Pattern Classification, 2nd Edition by Richard O. Duda, Peter E. Hart, David G. Stork.

Assignments

There will be up to eight homeworks, one midterm exam, one final exam and one project (dates posted on the schedule). The homeworks are to be done individually (when programming is required, we will use Python). The project is to be done in groups of 3 students.

For the project, you will write a half-page project plan (around 1-2 weeks before the midterm), a 2-4 page preliminary results report (around 1-2 weeks after the midterm) and a 4-8 page final results report (around 1-2 weeks before the final exam). The project should include: Neither I nor the TAs will provide any help regarding programming-related issues.

Grading

Quizzes/attendance: 5%
Homeworks: 35%
Project: 10%
Midterm exam: 25%
Final exam: 25%

Late policy

Assignments are to be submitted by the due date listed. Assignments will not be accepted if they are even one minute late.

Academic Honesty

Please read the departmental academic integrity policy here.
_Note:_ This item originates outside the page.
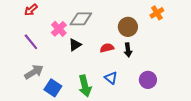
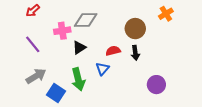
pink cross: (59, 29) -> (62, 31), turned 35
blue triangle: (111, 78) -> (103, 69), moved, turned 32
green arrow: (85, 86) -> (78, 79), moved

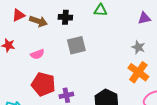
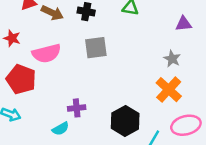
pink semicircle: (37, 54) -> (47, 53), size x1.6
red pentagon: (43, 84) -> (21, 79), moved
This will be followed unless we provide written documentation of exceptions. We encourage you to interact amongst yourselves: you may discuss and obtain help with basic concepts covered in lectures and homework specification (but not solution). However, unless otherwise noted, work turned in should reflect your own efforts and knowledge. Sharing or copying solutions is unacceptable and could result in failure. You are expected to take reasonable precautions to prevent others from using your work.
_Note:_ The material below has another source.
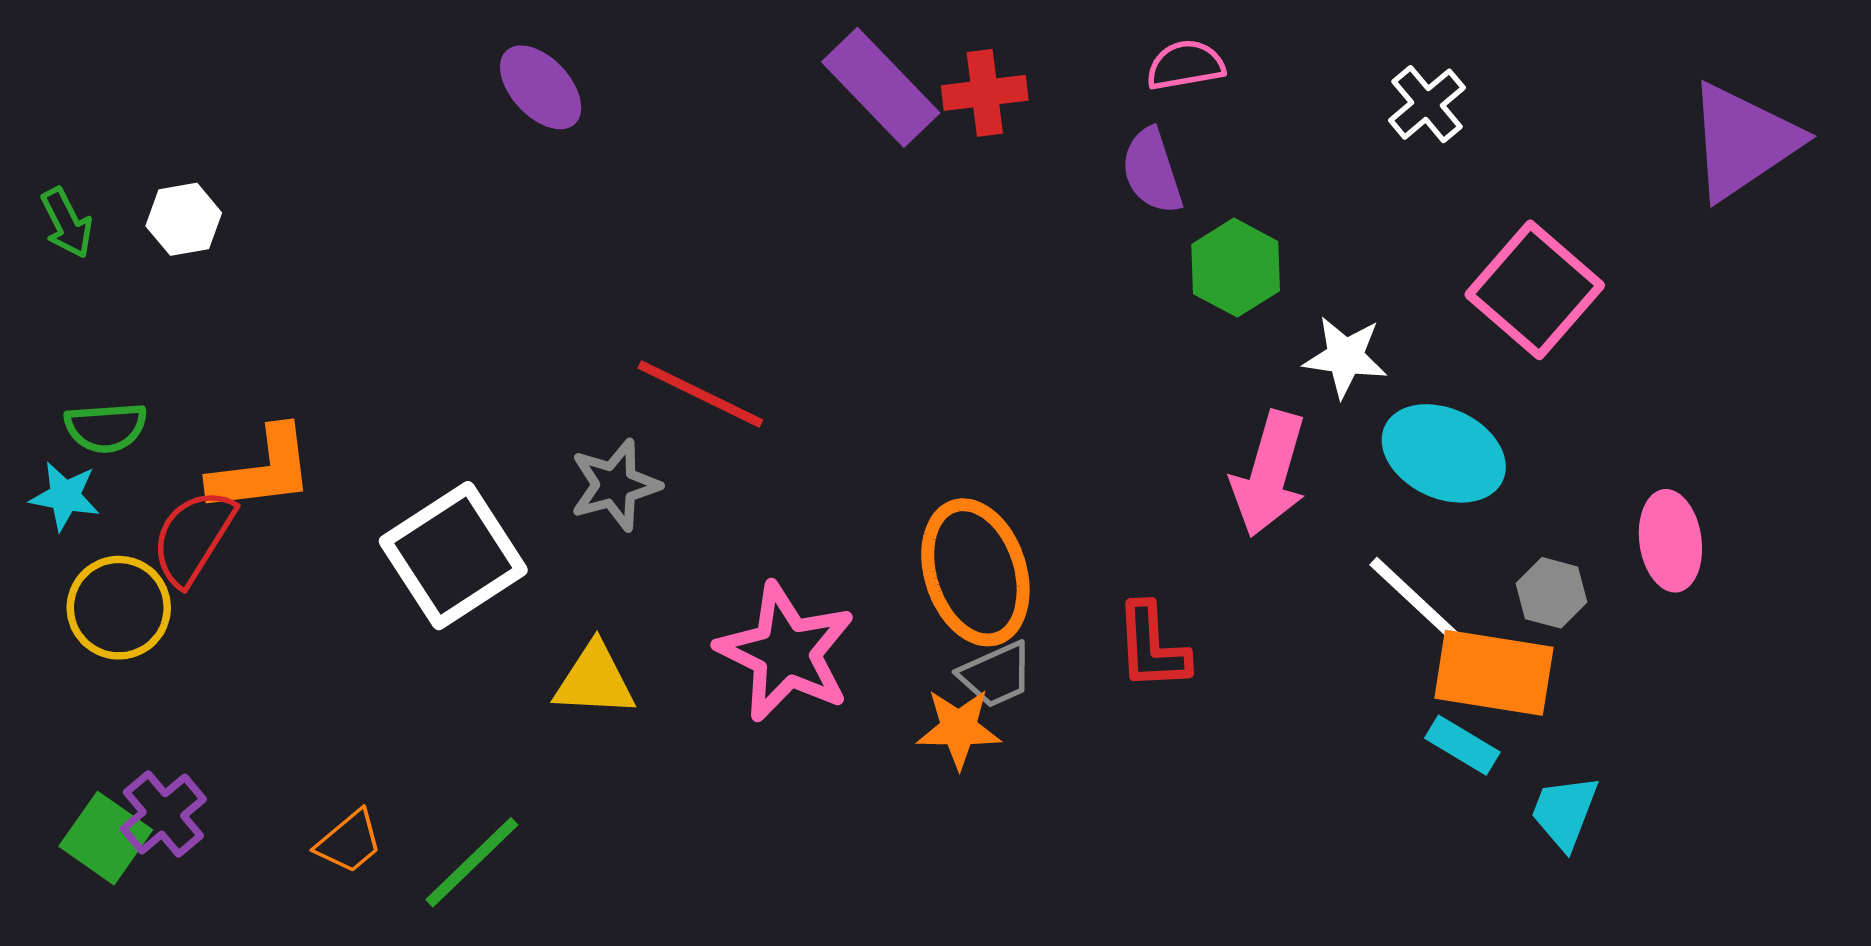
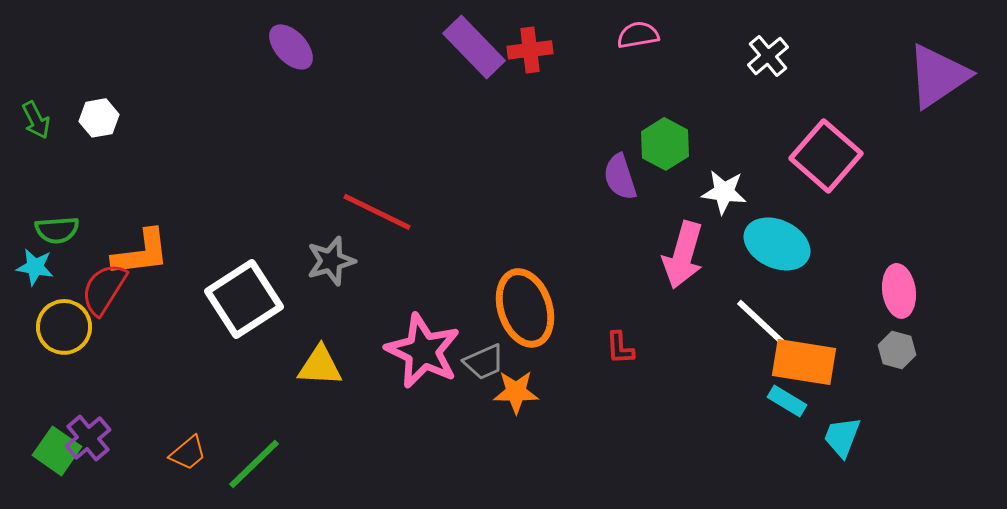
purple semicircle: (1152, 171) -> (620, 177), moved
gray hexagon: (1552, 593) -> (897, 350), moved
red L-shape: (1152, 647) -> (620, 348), size x0.7
gray trapezoid: (996, 675) -> (484, 362), moved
Additional course policies

Please read the general course policies here.

Schedule

Date Topic (Tentative) Notes
Wed, Jan 20 Lecture 1: introduction Python
Fri, Jan 22 Lecture 2: probability review (joint, marginal and conditional probabilities)
Mon, Jan 25     (lecture continues)
Lecture 3: statistics review (independence, maximum likelihood estimation)
Wed, Jan 27     (lecture continues)
Fri, Jan 29 Lecture 4: linear algebra review Linear algebra in Python
Homework 1: due on Feb 5, 11.59pm EST
Mon, Feb 1 Lecture 5: elements of data mining and machine learning algorithms
Wed, Feb 3     (lecture continues)
Lecture 6: linear classification, perceptron
Fri, Feb 5 Homework 1 due
Homework 1 solution
Mon, Feb 8     (lecture continues)
Wed, Feb 10     (lecture continues)
Lecture 7: perceptron (convergence), support vector machines (introduction)
Fri, Feb 12     (lecture continues) Homework 2: due on Feb 19, 11.59pm EST
Mon, Feb 15     (lecture continues)
Wed, Feb 17 READING DAY
Fri, Feb 19 Lecture 8: generative probabilistic modeling, maximum likelihood estimation, classification Homework 2 due
Mon, Feb 22     (lecture continues)
Lecture 9: generative probabilistic classification (naive Bayes), non-parametric methods (nearest neighbors)
Homework 3: due on Mar 1, 11.59pm EST
Web, Feb 24     (lecture continues)
Lecture 10: non-parametric methods (classification trees)
Fri, Feb 26     (lecture continues)
Case Study 1